[Saved entries]
====
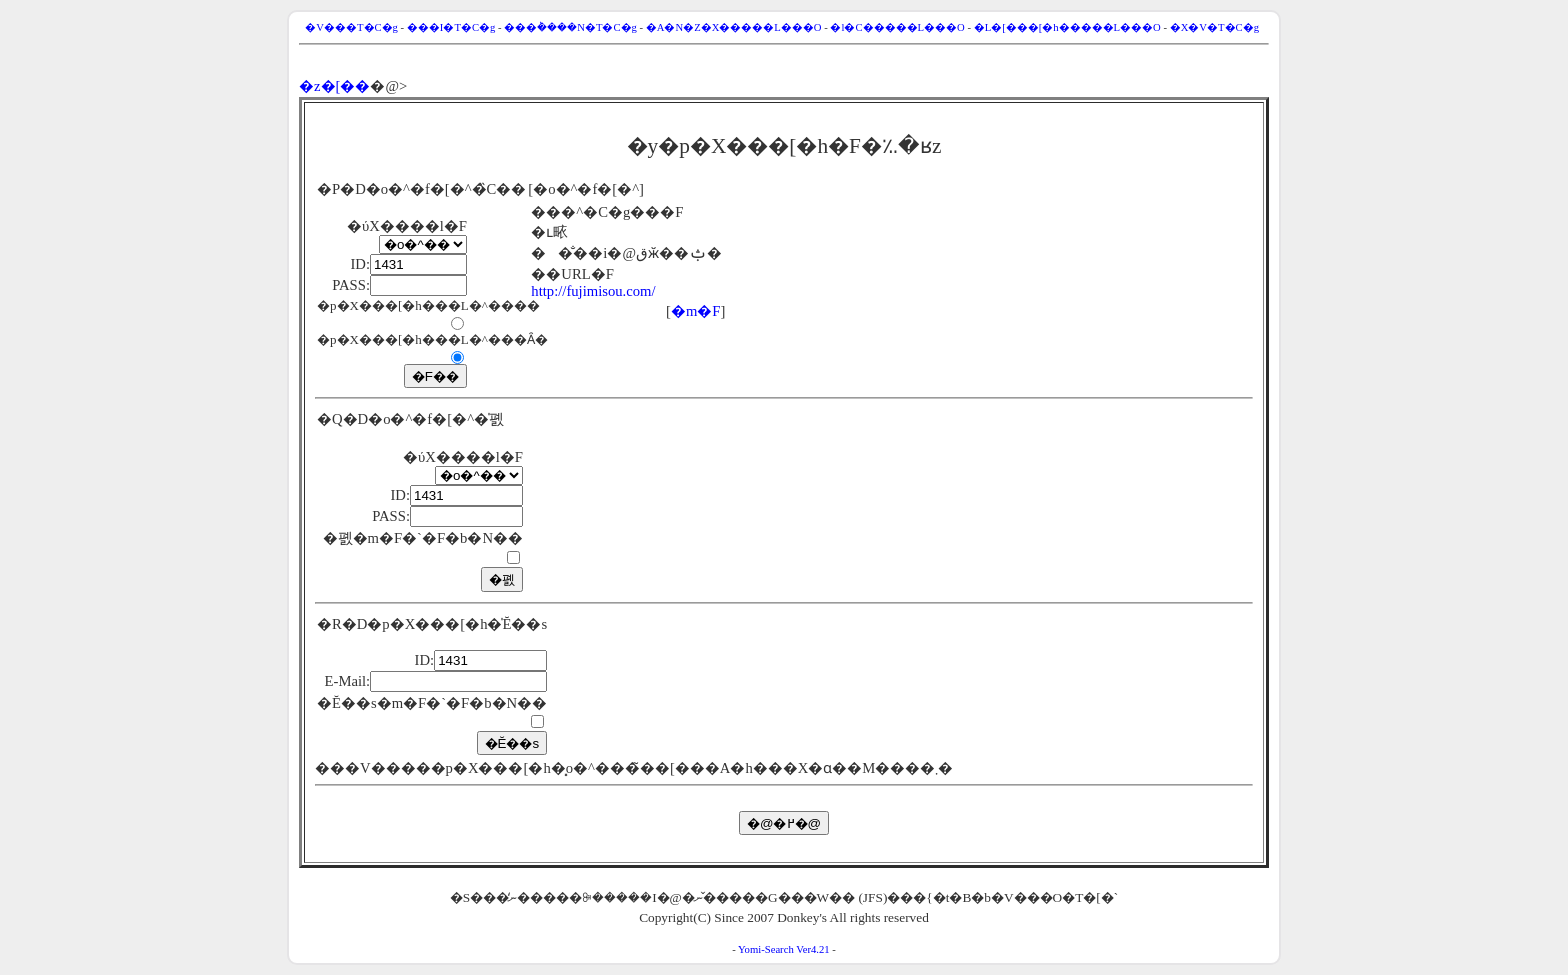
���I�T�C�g (451, 27)
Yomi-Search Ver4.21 (784, 949)
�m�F (696, 311)
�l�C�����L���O (897, 27)
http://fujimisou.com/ (593, 291)
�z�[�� (334, 86)
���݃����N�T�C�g (570, 27)
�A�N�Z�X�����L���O (734, 27)
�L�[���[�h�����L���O (1067, 27)
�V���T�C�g (351, 27)
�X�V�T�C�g (1214, 27)
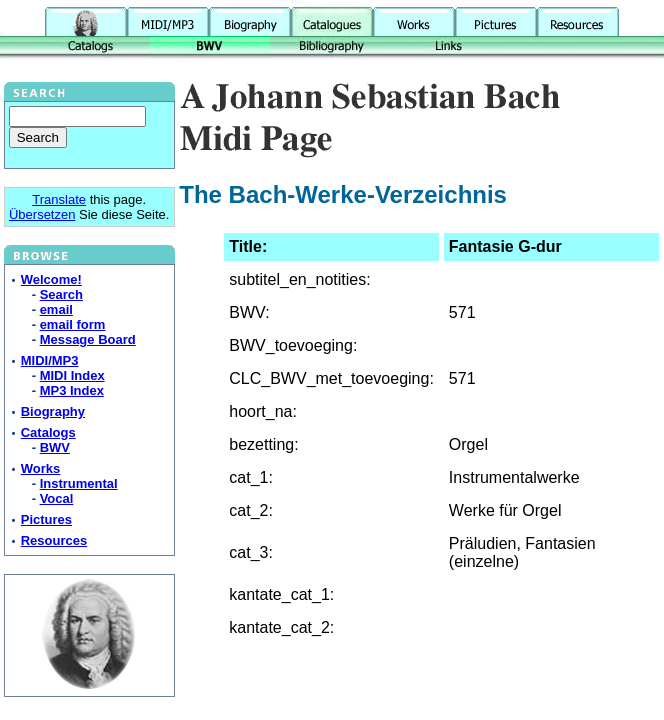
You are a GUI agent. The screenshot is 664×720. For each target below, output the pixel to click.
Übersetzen (42, 214)
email (56, 309)
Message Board (88, 339)
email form (73, 324)
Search (61, 294)
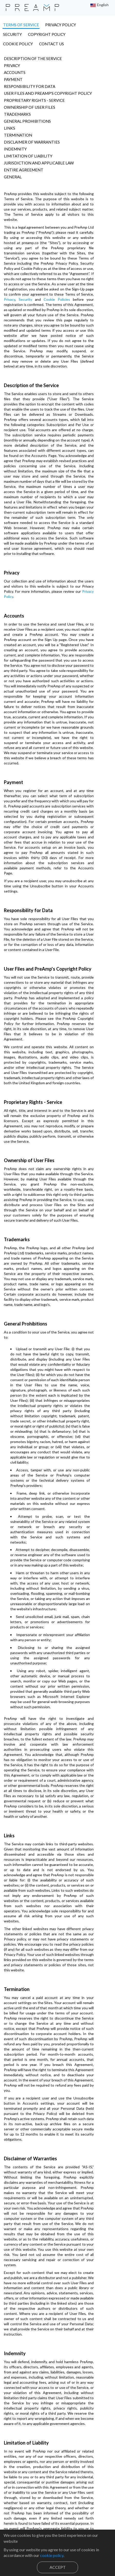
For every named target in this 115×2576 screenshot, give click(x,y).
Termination (18, 125)
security (91, 24)
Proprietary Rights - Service (34, 90)
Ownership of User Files (29, 97)
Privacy (12, 56)
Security (97, 269)
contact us (95, 34)
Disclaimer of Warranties (32, 132)
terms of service (21, 24)
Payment (13, 70)
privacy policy (60, 24)
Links (9, 118)
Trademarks (17, 104)
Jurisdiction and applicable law (39, 153)
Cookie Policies (16, 274)
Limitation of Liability (28, 146)
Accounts (14, 63)
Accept (58, 2567)
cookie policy (61, 34)
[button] (100, 4)
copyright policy (22, 34)
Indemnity (15, 139)
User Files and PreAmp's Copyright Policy (48, 83)
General (13, 167)
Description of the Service (33, 49)
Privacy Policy (63, 520)
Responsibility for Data (29, 76)
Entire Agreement (23, 160)
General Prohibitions (27, 111)
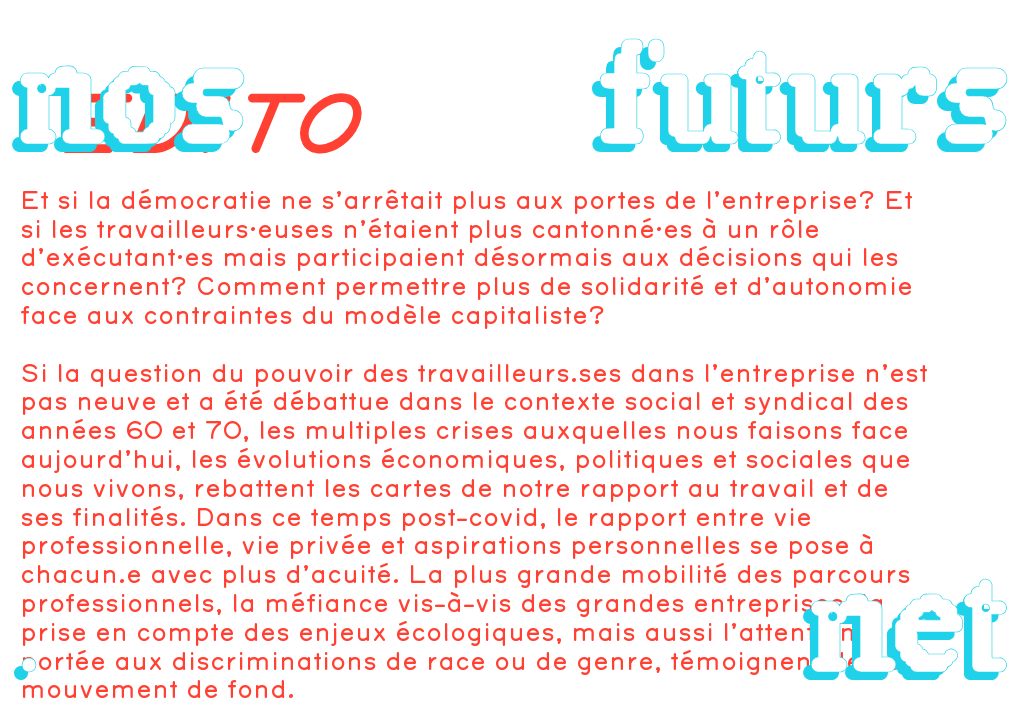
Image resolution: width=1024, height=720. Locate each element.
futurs (802, 96)
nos (130, 96)
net (907, 624)
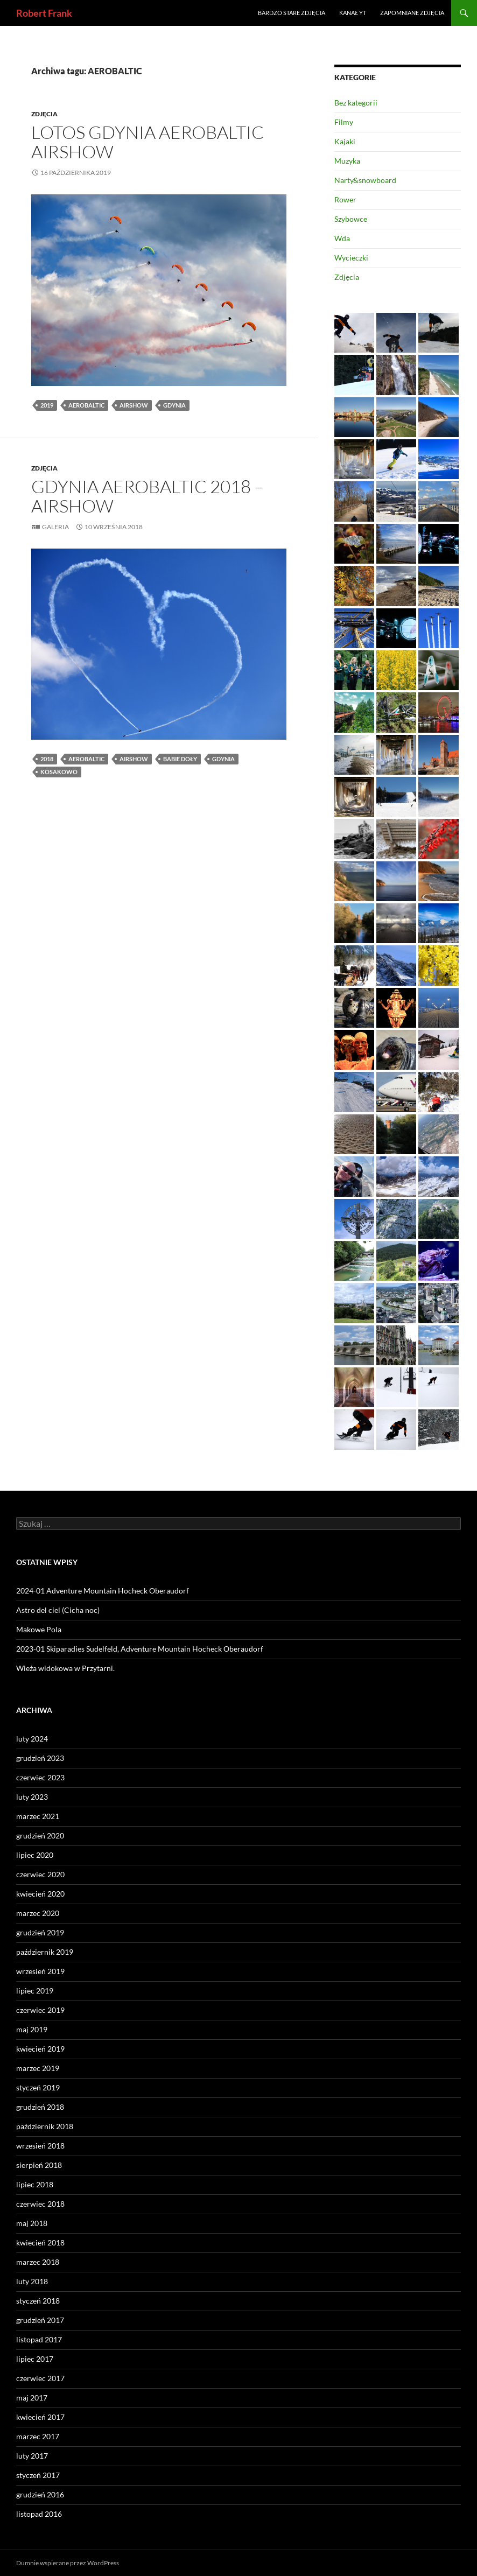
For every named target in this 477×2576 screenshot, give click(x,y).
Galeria (55, 527)
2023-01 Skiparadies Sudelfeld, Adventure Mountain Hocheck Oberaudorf (139, 1648)
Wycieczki (351, 257)
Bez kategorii (355, 102)
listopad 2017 (39, 2339)
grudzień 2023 (40, 1758)
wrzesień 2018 (40, 2145)
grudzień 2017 (40, 2320)
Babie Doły (180, 758)
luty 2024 (32, 1738)
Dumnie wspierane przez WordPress (67, 2563)
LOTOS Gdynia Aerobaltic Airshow (147, 142)
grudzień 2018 (40, 2106)
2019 (46, 405)
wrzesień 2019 (40, 1971)
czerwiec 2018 (40, 2203)
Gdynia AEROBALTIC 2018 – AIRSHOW (147, 496)
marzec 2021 (37, 1816)
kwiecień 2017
====
**WORK INSTRUCTION**
Above are the records; from them, give again exactly the lines from the one containing "[button] (100, 4)" to the one containing "General Prohibitions (27, 111)", both lines included, and nothing more.

**WRITTEN SOLUTION**
[button] (100, 4)
copyright policy (22, 34)
Indemnity (15, 139)
User Files and PreAmp's Copyright Policy (48, 83)
General (13, 167)
Description of the Service (33, 49)
Privacy Policy (63, 520)
Responsibility for Data (29, 76)
Entire Agreement (23, 160)
General Prohibitions (27, 111)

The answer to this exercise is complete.